Task to carry out: Dropping every picture, set down exactly the lines in the entries below, starting with the line with "Stephanie Ann Frampton, Ancient Studies" and going on through the line with "puts a smoothie".

Records provided:
══════
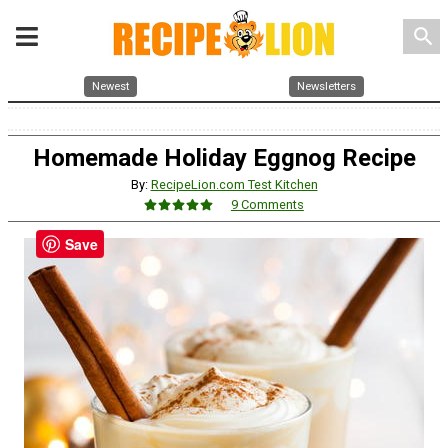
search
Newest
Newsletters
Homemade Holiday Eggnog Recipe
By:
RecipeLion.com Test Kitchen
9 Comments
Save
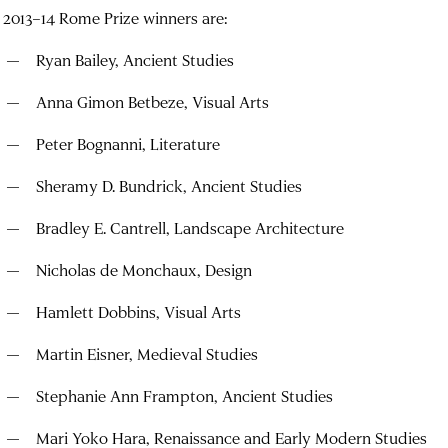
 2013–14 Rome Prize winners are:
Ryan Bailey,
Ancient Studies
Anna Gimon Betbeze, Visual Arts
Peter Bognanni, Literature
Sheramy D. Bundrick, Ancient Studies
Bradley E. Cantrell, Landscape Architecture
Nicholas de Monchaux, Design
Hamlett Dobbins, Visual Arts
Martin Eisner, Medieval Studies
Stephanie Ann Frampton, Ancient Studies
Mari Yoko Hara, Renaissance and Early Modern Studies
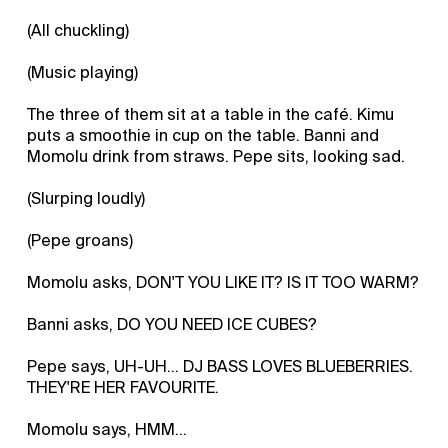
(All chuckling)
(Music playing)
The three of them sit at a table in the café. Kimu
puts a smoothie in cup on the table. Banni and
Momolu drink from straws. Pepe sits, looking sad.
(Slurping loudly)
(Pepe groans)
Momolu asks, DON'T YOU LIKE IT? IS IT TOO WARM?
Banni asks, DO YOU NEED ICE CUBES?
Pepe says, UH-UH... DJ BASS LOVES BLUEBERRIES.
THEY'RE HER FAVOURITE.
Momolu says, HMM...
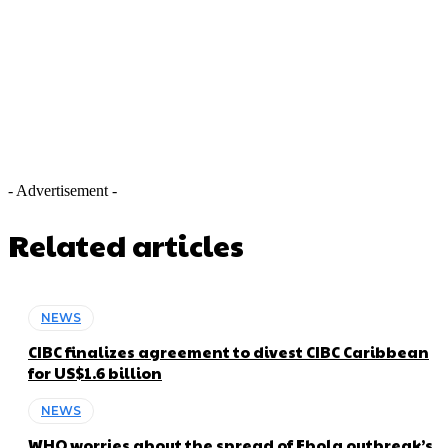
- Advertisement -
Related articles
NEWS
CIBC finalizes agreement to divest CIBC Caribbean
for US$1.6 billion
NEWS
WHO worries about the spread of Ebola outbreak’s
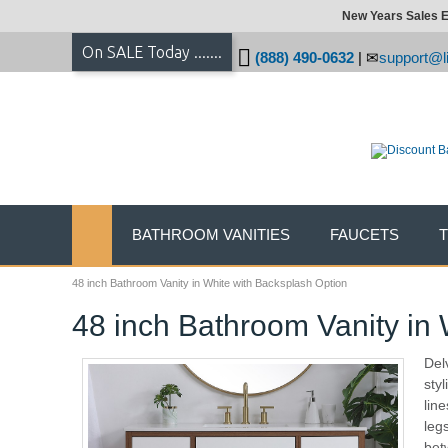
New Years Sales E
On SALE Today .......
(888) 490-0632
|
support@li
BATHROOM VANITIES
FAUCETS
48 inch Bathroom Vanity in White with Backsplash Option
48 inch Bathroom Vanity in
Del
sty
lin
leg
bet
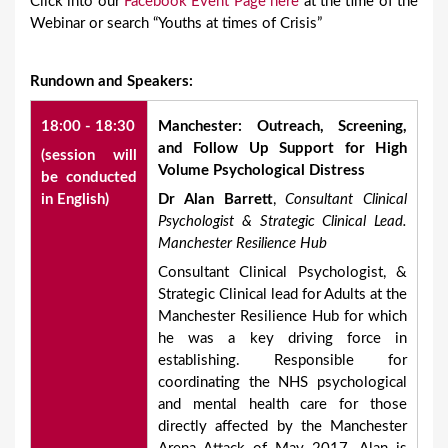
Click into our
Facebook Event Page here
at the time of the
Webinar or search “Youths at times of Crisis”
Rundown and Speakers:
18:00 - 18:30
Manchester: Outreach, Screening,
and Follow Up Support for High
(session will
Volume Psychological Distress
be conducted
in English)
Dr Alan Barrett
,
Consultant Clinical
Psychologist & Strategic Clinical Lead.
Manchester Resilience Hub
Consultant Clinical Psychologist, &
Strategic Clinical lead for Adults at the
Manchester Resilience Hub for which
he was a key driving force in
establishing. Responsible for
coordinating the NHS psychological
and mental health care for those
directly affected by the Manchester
══════
Solution:
Stephanie Ann Frampton, Ancient Studies
Mari Yoko Hara, Renaissance and Early Modern Studies
(All chuckling)
(Music playing)
The three of them sit at a table in the café. Kimu
puts a smoothie in cup on the table. Banni and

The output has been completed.